The scope of the processing

This is what the processing covers. This must include:

  • the nature of the personal data;

  • the volume and variety of the personal data;

  • the sensitivity of the personal data;

  • the extent and frequency of the processing;

  • the duration of the processing;

  • the number of data subjects involved;

  • the geographical area covered.

The context of the processing

This is the wider picture, including internal and external factors which might affect expectations or impact.

This might include, for example:

  • the source of the data;

  • the nature of your relationship with the individuals;

  • the extent to which individuals have control over their data;

  • the extent to which individuals are likely to expect the processing;

  • whether they include children or other vulnerable people;

  • any previous experience of this type of processing;

  • any relevant advances in technology or security;

  • any current issues of public concern;

  • whether you have considered and complied with relevant codes of practice.

The purpose of the processing

This is the reason why it is needed want to process the personal data. This must include:

  • the Company‘s legitimate interests, where relevant;

  • the intended outcome for individuals;

Step 4: Identify and Assess Risks

Identify the potential risks that may arise.  Consider the potential impact on individuals and any harm or damage that might be caused by your processing – whether physical, emotional or material.

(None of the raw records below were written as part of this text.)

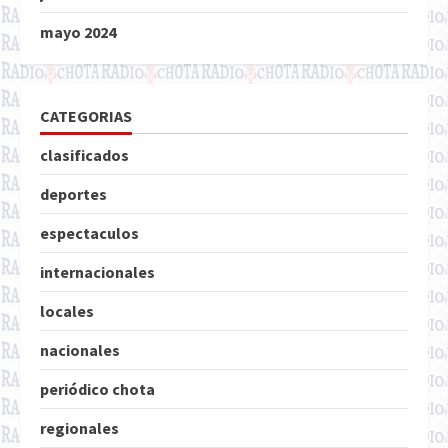
mayo 2024
CATEGORIAS
clasificados
deportes
espectaculos
internacionales
locales
nacionales
periódico chota
regionales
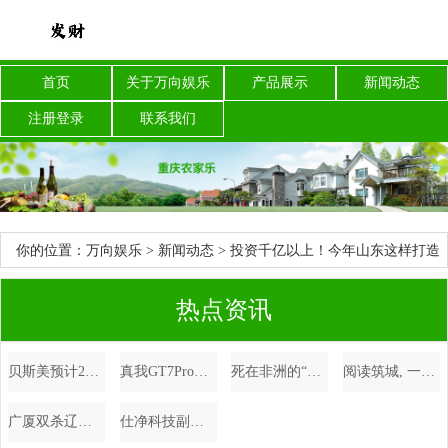
首页
关于万向娱乐
产品展示
新闻动态
注册登录
联系我们
你的位置：
万向娱乐
>
新闻动态
> 投资千亿以上！今年山东这样打造
宜居、韧性、智慧城市
热点资讯
贝斯美预计2025年为子公司提供不超过10.27亿担保
真我GT7Pro入网：骁龙8Gen4+120W快充，最快10月底发布
死在非洲的“常州提督”，曾火烧圆明园，戈登之死为啥震动英国？_苏丹_战争_洋枪队
阅读筑城, 一个开放社会的全民阅读风景
广厦双杀辽宁, 内线不支, 后卫线缺条腿, 杨鸣创下三项队史记录
仕净科技副总经理陆寿江：碳捕集技术助力实现“变废为宝”，助力低碳建材生产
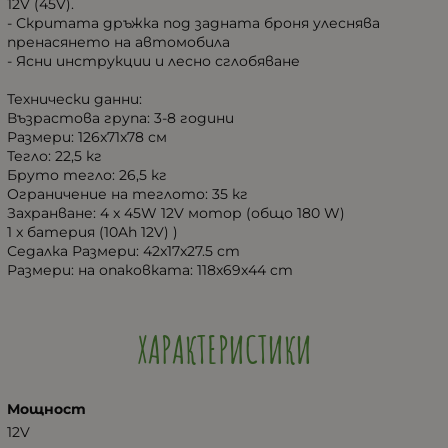
12V (45V).
- Скритата дръжка под задната броня улеснява
пренасянето на автомобила
- Ясни инструкции и лесно сглобяване
Технически данни:
Възрастова група: 3-8 години
Размери: 126x71x78 см
Тегло: 22,5 кг
Бруто тегло: 26,5 кг
Ограничение на теглото: 35 кг
Захранване: 4 x 45W 12V мотор (общо 180 W)
1 x батерия (10Ah 12V) )
Седалка Размери: 42x17x27.5 cm
Размери: на опаковката: 118x69x44 cm
ХАРАКТЕРИСТИКИ
Мощност
12V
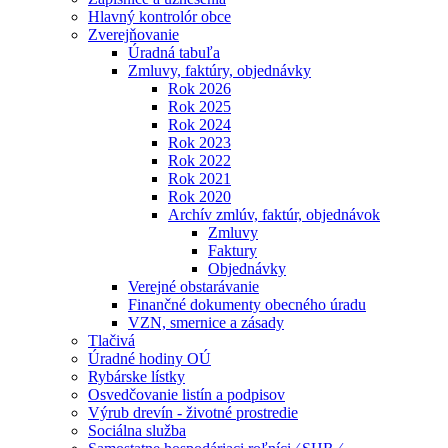
Hlavný kontrolór obce
Zverejňovanie
Úradná tabuľa
Zmluvy, faktúry, objednávky
Rok 2026
Rok 2025
Rok 2024
Rok 2023
Rok 2022
Rok 2021
Rok 2020
Archív zmlúv, faktúr, objednávok
Zmluvy
Faktury
Objednávky
Verejné obstarávanie
Finančné dokumenty obecného úradu
VZN, smernice a zásady
Tlačivá
Úradné hodiny OÚ
Rybárske lístky
Osvedčovanie listín a podpisov
Výrub drevín - životné prostredie
Sociálna služba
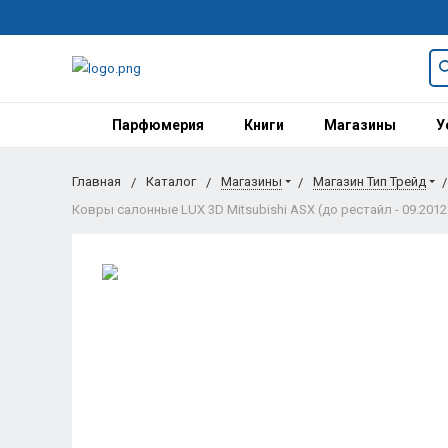
Парфюмерия
Книги
Магазины
У
Главная
Каталог
Магазины
Магазин Тип Трейд
Ковры салонные LUX 3D Mitsubishi ASX (до рестайл - 09.2012)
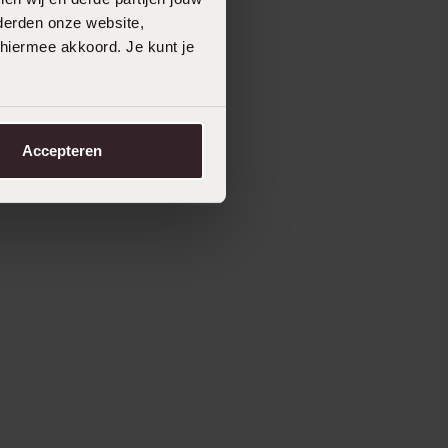
derden onze website,
 hiermee akkoord. Je kunt je
Accepteren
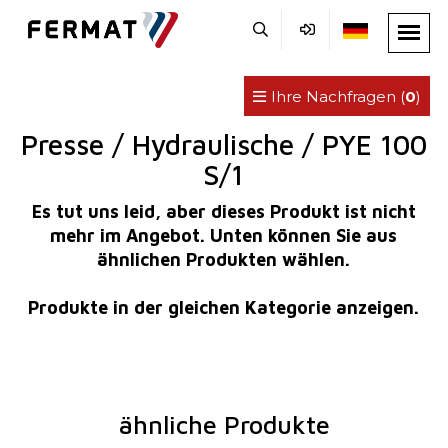
Ihre Nachfragen (
0
)
Presse / Hydraulische / PYE 100
S/1
Es tut uns leid, aber dieses Produkt ist nicht
mehr im Angebot. Unten können Sie aus
ähnlichen Produkten wählen.
Produkte in der gleichen Kategorie anzeigen.
ähnliche Produkte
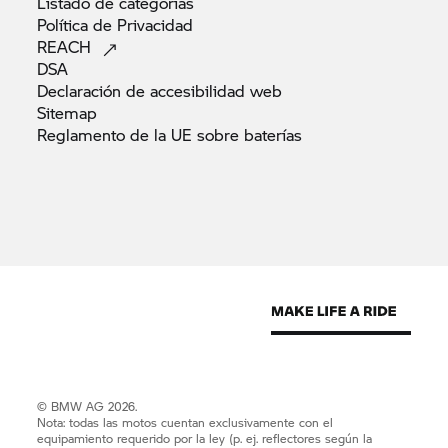
Listado de
categorías
Política de
Privacidad
REACH
DSA
Declaración de accesibilidad
web
Sitemap
Reglamento de la UE sobre
baterías
© BMW AG 2026.
Nota: todas las motos cuentan exclusivamente con el
equipamiento requerido por la ley (p. ej. reflectores según la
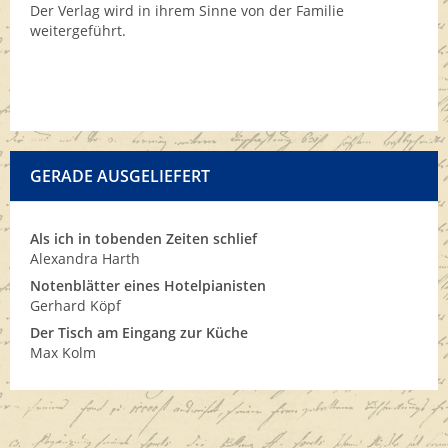
Der Verlag wird in ihrem Sinne von der Familie
weitergeführt.
GERADE AUSGELIEFERT
Als ich in tobenden Zeiten schlief
Alexandra Harth
Notenblätter eines Hotelpianisten
Gerhard Köpf
Der Tisch am Eingang zur Küche
Max Kolm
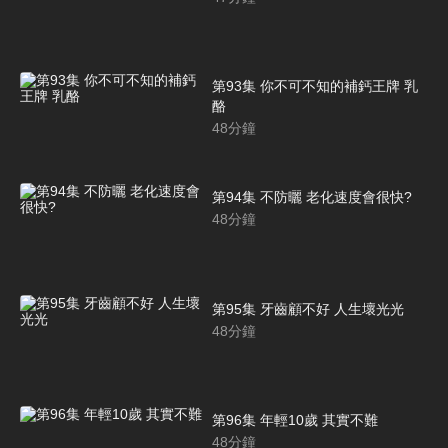
第93集 你不可不知的補鈣王牌 乳
酪
48
分鐘
第94集 不防曬 老化速度會很快?
48
分鐘
第95集 牙齒顧不好 人生壞光光
48
分鐘
第96集 年輕10歲 其實不難
48
分鐘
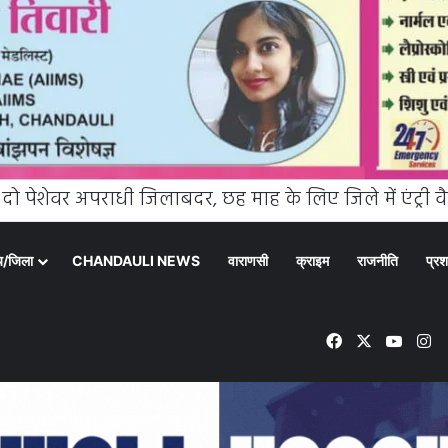
्य/जिला
CHANDAULI NEWS
वाराणसी
क्राइम
राजनीति
प्रश
Facebook
X
YouT
In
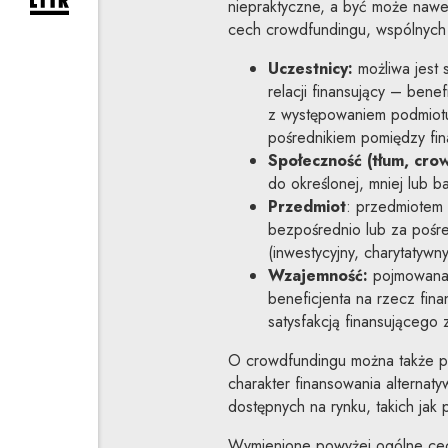
rozwiń formularz zapisu na newsletter
niepraktyczne, a być może nawe
cech crowdfundingu, wspólnych 
Uczestnicy:
możliwa jest 
relacji finansujący – bene
z występowaniem podmiotu
pośrednikiem pomiędzy fin
Społeczność
(tłum, cro
do określonej, mniej lub b
Przedmiot
: przedmiotem 
bezpośrednio lub za pośr
(inwestycyjny, charytatywny
Wzajemność:
pojmowana 
beneficjenta na rzecz fina
satysfakcją finansującego 
O crowdfundingu można także po
charakter finansowania alternat
dostępnych na rynku, takich jak p
Wymienione powyżej ogólne cec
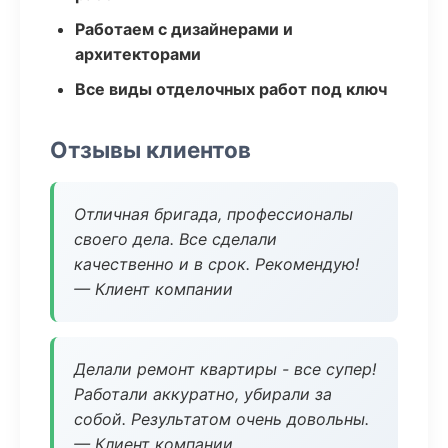
Работаем с дизайнерами и
архитекторами
Все виды отделочных работ под ключ
Отзывы клиентов
Отличная бригада, профессионалы
своего дела. Все сделали
качественно и в срок. Рекомендую!
— Клиент компании
Делали ремонт квартиры - все супер!
Работали аккуратно, убирали за
собой. Результатом очень довольны.
— Клиент компании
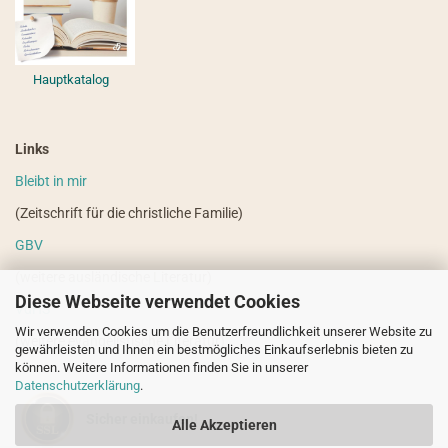
Hauptkatalog
Links
Bleibt in mir
(Zeitschrift für die christliche Familie)
GBV
(weitere ausländische Literatur)
Diese Webseite verwendet Cookies
VdHS
Wir verwenden Cookies um die Benutzerfreundlichkeit unserer Website zu
(weitere evangelistische Literatur)
gewährleisten und Ihnen ein bestmögliches Einkaufserlebnis bieten zu
können. Weitere Informationen finden Sie in unserer
Datenschutzerklärung
.
Sicher einkaufen!
Alle Akzeptieren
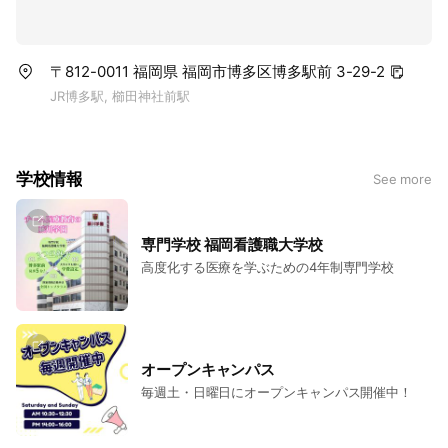
〒812-0011 福岡県 福岡市博多区博多駅前 3-29-2
JR博多駅, 櫛田神社前駅
学校情報
See more
専門学校 福岡看護職大学校
高度化する医療を学ぶための4年制専門学校
オープンキャンパス
毎週土・日曜日にオープンキャンパス開催中！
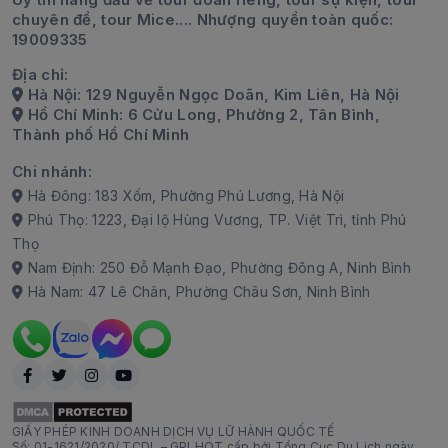
chuyên đề, tour Mice.... Nhượng quyền toàn quốc:
19009335
Địa chỉ:
Hà Nội: 129 Nguyễn Ngọc Doãn, Kim Liên, Hà Nội
Hồ Chí Minh: 6 Cửu Long, Phường 2, Tân Bình,
Thành phố Hồ Chí Minh
Chi nhánh:
Hà Đông: 183 Xốm, Phường Phú Lương, Hà Nội
Phú Thọ: 1223, Đại lộ Hùng Vương, TP. Việt Trì, tỉnh Phú
Thọ
Nam Định: 250 Đỗ Mạnh Đạo, Phường Đông A, Ninh Bình
Hà Nam: 47 Lê Chân, Phường Châu Sơn, Ninh Bình
GIẤY PHÉP KINH DOANH DỊCH VỤ LỮ HÀNH QUỐC TẾ
Số: 01-1621/2020/ TCDL – GPLHQT cấp bởi Tổng Cục Du Lịch ngày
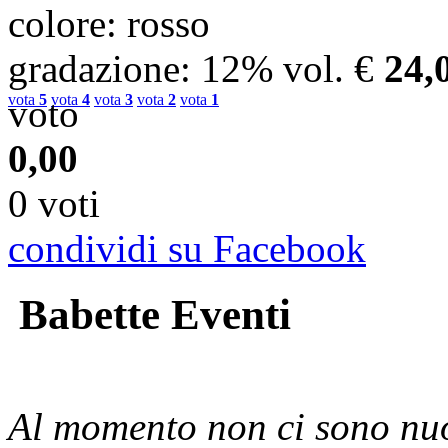
colore
: rosso
gradazione
: 12% vol.
€
24,
vota
5
vota
4
vota
3
vota
2
vota
1
voto
0,00
0 voti
condividi su Facebook
Babette Eventi
Al momento non ci sono nuo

In particular look at whether the processing could possibly contribute to:

  • inability to exercise rights (including but not limited to privacy rights);

  • inability to access services or opportunities;

  • loss of control over the use of personal data;

  • discrimination;

  • identity theft or fraud;

  • financial loss;

  • reputational damage;

  • physical harm;

  • loss of confidentiality;

  • re-identification of pseudonymised data;

  • any other significant economic or social disadvantage.

Step 6: Identify Controls and Actions

Against each risk identified, the options should then be considered for reducing that risk. Identify the current controls (how you currently manage the risk) and what further actions you will take to reduce the impact/likelihood and mitigate the risk.  For example, some actions and controls that could be implemented are:

  • deciding not to collect certain types of data;

  • reducing the scope of the processing;

  • reducing retention periods;

  • taking additional technological security measures;

  • training staff to ensure risks are anticipated and managed;

  • anonymising or pseudonymising data where possible;

  • writing internal guidance or processes to avoid risks;

  • adding a human element to review automated decisions;

  • using a different technology;

  • putting clear data sharing agreements into place;

  • making changes to privacy notices;

  • offering individuals the chance to opt out where appropriate;

  • implementing new systems to help individuals to exercise their rights.

This is not an exhaustive list, and you may be able to devise other ways to help reduce or avoid the risks.

Step 7: Document Results

You should then record:

  • what additional measures you plan to take;

  • whether each risk has been eliminated, reduced, or accepted;

  • the overall level of ‘residual risk’ after taking additional measures;

  • whether the Supervisory Authority needs to be consulted.